By Chris Donkin
Ericsson, Nvidia plot virtual RAN revolution
Edge computing specialist Nvidia revealed it had worked with Ericsson to develop advanced virtualised RAN (V-RAN) infrastructure, an innovation the two said would help operators better deploy AI applications over 5G.
Speaking at a keynote held on the eve of the event’s formal opening, Nvidia CEO Jensen Huang (pictured, right) said the pair had partnered to develop software-defined 5G RAN, which he added initially neither company “knew if it could be done”.
Following the revelation, Ericsson EVP and head of Business Area Networks Fredrik Jejdling (pictured, left) was brought on stage to discuss the potential for software-defined RAN technology, along with its impact for both the vendor’s business and operators.
Jejdling said the companies explored how to define the “next generation of V-RAN using the GPUs produced by Nvidia and combined with our years of wireless industry knowledge to create something that’s powerful and flexible for our customers”.
“Mobile operators across the world are looking for different architectures enabling them to take advantage of 5G. Our collaboration is figuring out an efficient way of providing that,” he added.

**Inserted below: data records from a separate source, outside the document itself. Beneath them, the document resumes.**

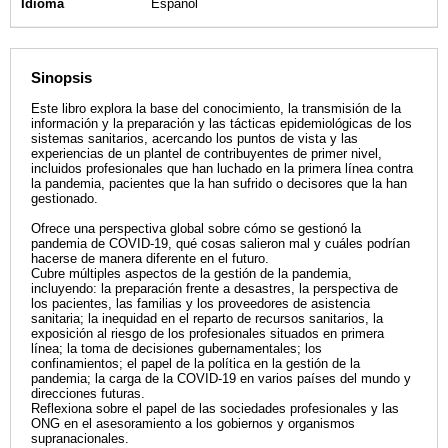
Idioma
Español
Sinopsis
Este libro explora la base del conocimiento, la transmisión de la
información y la preparación y las tácticas epidemiológicas de los
sistemas sanitarios, acercando los puntos de vista y las
experiencias de un plantel de contribuyentes de primer nivel,
incluidos profesionales que han luchado en la primera línea contra
la pandemia, pacientes que la han sufrido o decisores que la han
gestionado.
Ofrece una perspectiva global sobre cómo se gestionó la
pandemia de COVID-19, qué cosas salieron mal y cuáles podrían
hacerse de manera diferente en el futuro.
Cubre múltiples aspectos de la gestión de la pandemia,
incluyendo: la preparación frente a desastres, la perspectiva de
los pacientes, las familias y los proveedores de asistencia
sanitaria; la inequidad en el reparto de recursos sanitarios, la
exposición al riesgo de los profesionales situados en primera
línea; la toma de decisiones gubernamentales; los
confinamientos; el papel de la política en la gestión de la
pandemia; la carga de la COVID-19 en varios países del mundo y
direcciones futuras.
Reflexiona sobre el papel de las sociedades profesionales y las
ONG en el asesoramiento a los gobiernos y organismos
supranacionales.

Huang noted the deployment of 5G V-RAN by operators was one of the last key components of the “smart everything revolution,” alongside adoption of cloud-native applications, AI and GPU technologies.
Development work on the software-based RAN platform is still ongoing.
AI advances
In addition to the partnership with Ericsson, Huang highlighted advances in AI already made using Nvidia’s computing platform and backed 5G to provide further advances once advanced capabilities are brought to the edge.

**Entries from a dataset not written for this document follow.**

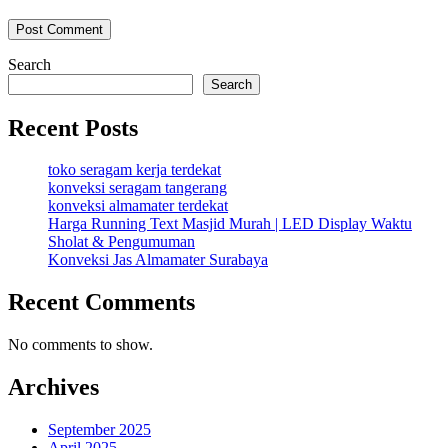
Search
Search
Recent Posts
toko seragam kerja terdekat
konveksi seragam tangerang
konveksi almamater terdekat
Harga Running Text Masjid Murah | LED Display Waktu
Sholat & Pengumuman
Konveksi Jas Almamater Surabaya
Recent Comments
No comments to show.
Archives
September 2025
April 2025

To this end, he also unveiled a partnership with software company Red Hat to provide its GPU and AI computing platforms to operators, and unveiled the EGX, which it claimed was the “world’s first super-computing edge server optimised for AI”.
Among the sectors Huang pointed to as having potential for AI at the edge are connected cars; remote farming; and call centres, where data needs to be kept locally for privacy or legal reasons.